Task requirements ▸ Working through the lines below, return each one that holds "Bebek".

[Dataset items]

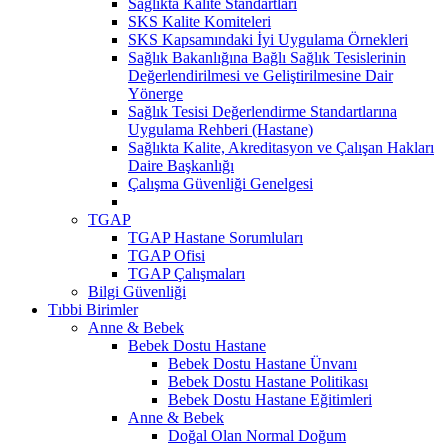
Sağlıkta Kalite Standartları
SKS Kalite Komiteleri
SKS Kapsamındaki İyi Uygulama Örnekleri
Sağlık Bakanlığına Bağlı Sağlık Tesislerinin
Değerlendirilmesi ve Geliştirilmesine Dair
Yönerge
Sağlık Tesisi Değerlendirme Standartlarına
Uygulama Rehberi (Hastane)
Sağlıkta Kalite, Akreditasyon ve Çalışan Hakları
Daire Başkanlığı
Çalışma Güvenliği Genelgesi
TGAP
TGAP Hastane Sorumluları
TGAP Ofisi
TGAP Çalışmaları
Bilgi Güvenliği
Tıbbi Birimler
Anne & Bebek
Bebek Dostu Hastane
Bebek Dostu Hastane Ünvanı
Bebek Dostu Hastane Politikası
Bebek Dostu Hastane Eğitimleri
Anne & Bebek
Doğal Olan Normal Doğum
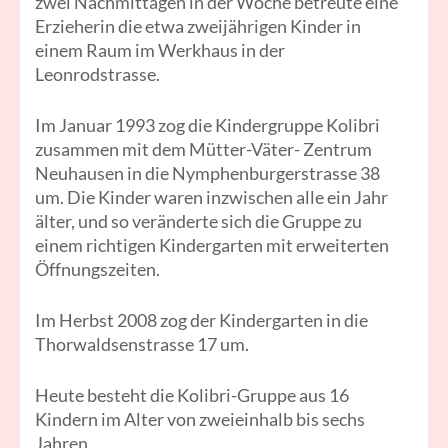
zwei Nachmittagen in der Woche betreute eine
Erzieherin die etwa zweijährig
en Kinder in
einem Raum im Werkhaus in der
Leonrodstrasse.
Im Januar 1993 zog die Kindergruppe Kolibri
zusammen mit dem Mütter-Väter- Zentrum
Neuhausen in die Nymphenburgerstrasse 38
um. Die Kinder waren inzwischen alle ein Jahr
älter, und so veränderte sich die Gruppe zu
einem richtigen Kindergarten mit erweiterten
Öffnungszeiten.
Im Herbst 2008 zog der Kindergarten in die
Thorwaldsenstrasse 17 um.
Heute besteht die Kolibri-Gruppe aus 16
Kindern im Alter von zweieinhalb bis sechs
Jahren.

* * *

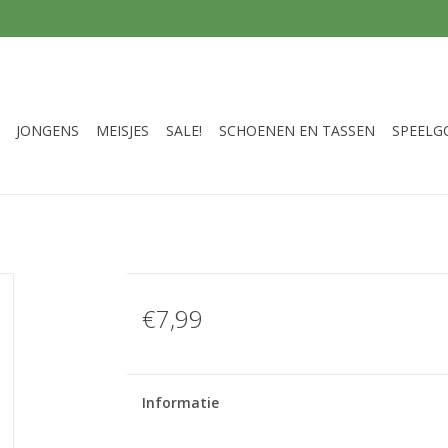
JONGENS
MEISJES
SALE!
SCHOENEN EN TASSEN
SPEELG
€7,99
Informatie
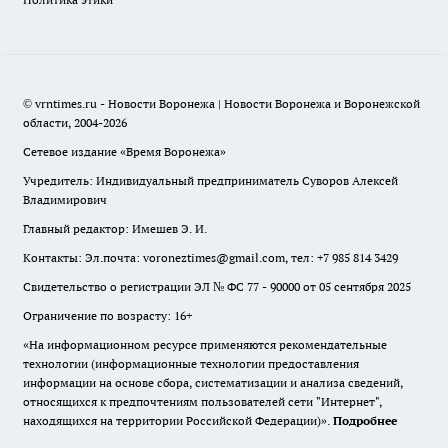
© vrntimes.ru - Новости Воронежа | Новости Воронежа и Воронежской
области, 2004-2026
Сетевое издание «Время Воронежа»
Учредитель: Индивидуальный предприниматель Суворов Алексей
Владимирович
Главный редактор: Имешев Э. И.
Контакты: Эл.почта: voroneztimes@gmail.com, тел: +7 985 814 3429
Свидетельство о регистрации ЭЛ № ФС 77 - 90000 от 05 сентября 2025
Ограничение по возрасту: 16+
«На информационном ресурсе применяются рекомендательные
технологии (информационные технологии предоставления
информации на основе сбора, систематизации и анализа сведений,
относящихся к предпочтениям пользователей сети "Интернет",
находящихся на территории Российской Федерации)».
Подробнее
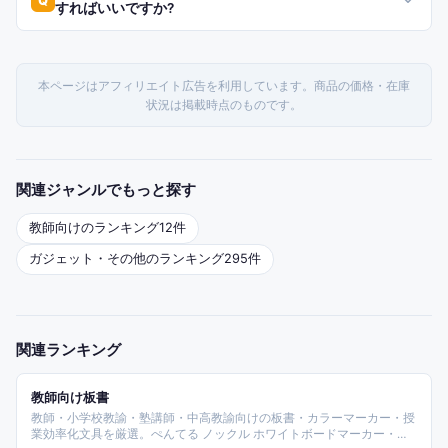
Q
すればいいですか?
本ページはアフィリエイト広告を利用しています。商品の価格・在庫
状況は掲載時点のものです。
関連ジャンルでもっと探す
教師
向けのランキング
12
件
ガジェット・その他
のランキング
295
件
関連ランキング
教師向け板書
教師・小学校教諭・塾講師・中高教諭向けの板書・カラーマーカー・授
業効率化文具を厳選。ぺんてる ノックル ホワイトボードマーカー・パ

...

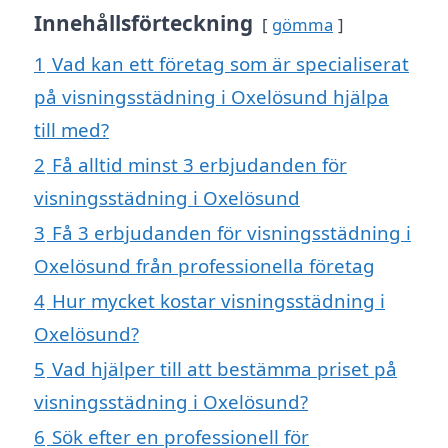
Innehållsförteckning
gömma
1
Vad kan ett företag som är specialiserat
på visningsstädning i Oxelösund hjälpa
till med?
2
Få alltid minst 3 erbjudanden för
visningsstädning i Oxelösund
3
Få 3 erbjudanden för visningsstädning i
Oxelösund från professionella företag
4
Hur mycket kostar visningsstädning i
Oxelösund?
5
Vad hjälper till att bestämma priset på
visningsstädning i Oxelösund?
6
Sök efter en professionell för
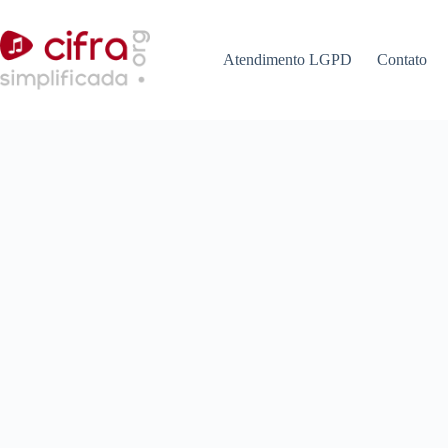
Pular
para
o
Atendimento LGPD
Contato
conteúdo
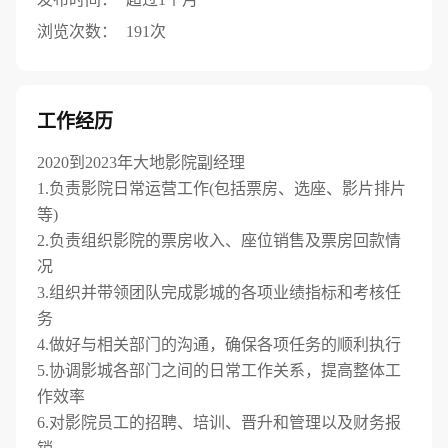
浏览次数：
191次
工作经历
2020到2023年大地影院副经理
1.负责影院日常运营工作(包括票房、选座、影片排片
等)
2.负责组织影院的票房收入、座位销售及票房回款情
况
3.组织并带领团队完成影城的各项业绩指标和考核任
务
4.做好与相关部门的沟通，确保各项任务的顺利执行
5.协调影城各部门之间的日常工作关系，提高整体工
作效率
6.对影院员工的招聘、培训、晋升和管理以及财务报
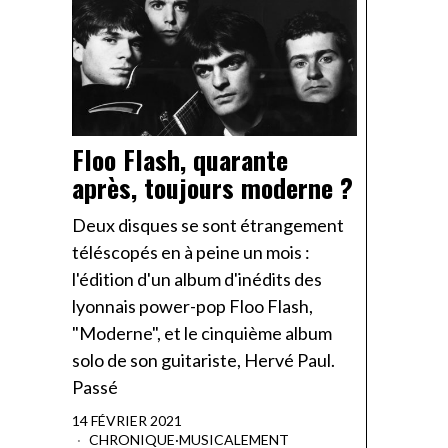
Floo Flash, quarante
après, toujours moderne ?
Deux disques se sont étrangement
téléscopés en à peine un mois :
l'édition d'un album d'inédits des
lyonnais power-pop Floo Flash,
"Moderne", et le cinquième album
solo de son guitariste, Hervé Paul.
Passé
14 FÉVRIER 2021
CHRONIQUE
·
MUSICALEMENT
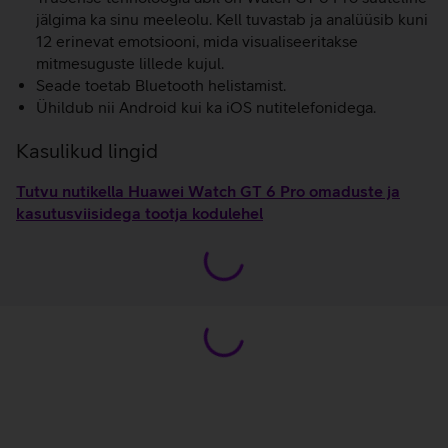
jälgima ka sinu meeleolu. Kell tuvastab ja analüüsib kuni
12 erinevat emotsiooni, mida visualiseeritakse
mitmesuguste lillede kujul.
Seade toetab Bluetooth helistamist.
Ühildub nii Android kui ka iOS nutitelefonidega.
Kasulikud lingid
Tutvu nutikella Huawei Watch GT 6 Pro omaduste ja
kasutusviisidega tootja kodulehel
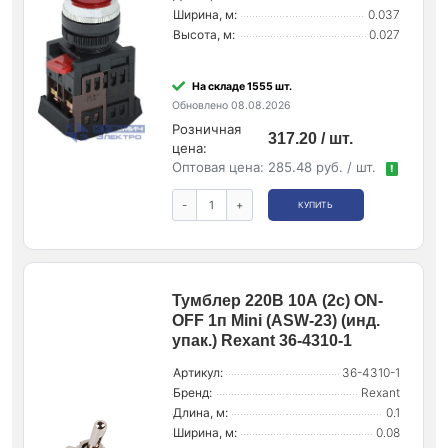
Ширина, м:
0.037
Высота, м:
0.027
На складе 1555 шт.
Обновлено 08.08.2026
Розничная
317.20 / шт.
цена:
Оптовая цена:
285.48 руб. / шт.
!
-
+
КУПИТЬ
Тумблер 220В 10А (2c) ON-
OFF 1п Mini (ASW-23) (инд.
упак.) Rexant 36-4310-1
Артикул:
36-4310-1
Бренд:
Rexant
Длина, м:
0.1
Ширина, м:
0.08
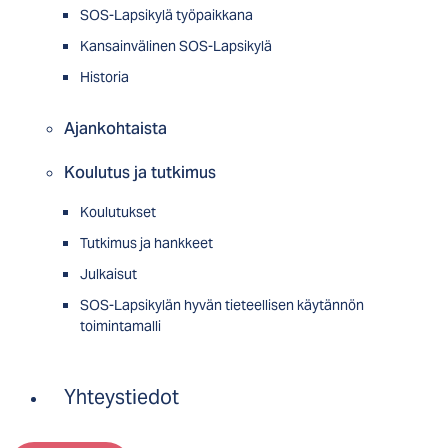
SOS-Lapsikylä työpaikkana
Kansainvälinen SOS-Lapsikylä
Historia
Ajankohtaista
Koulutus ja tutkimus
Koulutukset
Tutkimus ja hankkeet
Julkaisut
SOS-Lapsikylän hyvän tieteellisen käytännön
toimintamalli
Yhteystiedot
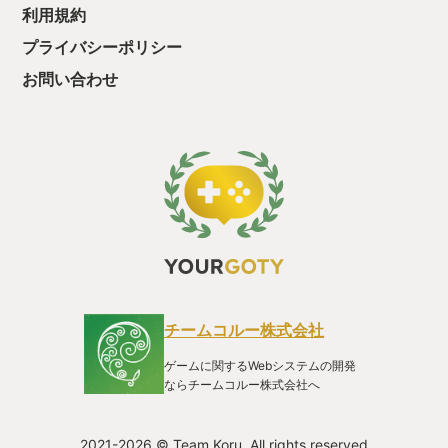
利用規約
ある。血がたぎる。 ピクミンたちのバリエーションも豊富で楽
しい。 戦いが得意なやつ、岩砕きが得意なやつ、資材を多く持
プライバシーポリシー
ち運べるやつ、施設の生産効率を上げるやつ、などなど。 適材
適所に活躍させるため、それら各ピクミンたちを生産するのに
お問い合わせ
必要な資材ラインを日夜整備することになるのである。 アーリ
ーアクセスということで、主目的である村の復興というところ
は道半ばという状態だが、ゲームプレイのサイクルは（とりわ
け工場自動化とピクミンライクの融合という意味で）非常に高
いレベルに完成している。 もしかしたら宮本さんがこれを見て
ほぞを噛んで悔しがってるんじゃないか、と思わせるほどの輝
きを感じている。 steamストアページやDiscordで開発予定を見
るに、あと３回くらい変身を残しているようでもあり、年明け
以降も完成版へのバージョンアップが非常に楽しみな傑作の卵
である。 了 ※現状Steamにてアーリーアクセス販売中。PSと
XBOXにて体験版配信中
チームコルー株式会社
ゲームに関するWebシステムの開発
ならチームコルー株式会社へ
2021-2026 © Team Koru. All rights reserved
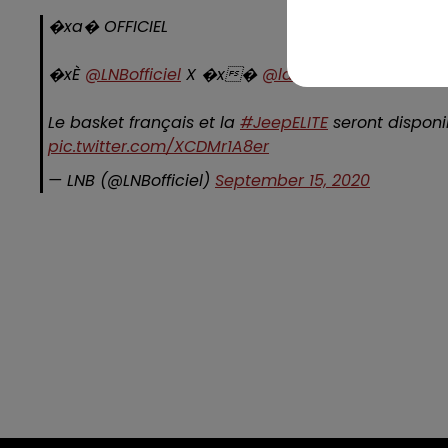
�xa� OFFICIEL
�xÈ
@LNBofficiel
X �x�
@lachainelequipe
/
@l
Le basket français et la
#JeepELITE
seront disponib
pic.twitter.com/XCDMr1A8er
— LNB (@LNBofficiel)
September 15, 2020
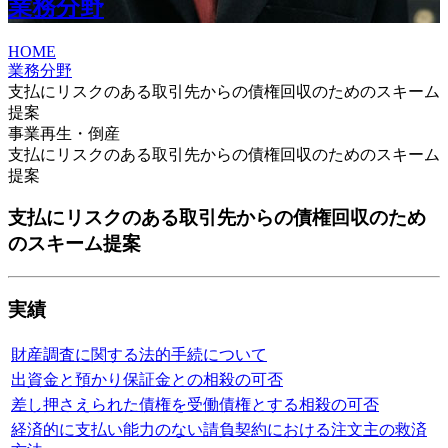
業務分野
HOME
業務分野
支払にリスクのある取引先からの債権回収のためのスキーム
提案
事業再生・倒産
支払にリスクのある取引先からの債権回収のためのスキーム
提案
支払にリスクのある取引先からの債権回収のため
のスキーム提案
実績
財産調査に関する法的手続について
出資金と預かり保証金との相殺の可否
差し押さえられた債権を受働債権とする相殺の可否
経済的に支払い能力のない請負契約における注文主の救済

Written reply ▸
Anne & Bebek
Bebek Dostu Hastane
Bebek Dostu Hastane Ünvanı
Bebek Dostu Hastane Politikası
Bebek Dostu Hastane Eğitimleri
Anne & Bebek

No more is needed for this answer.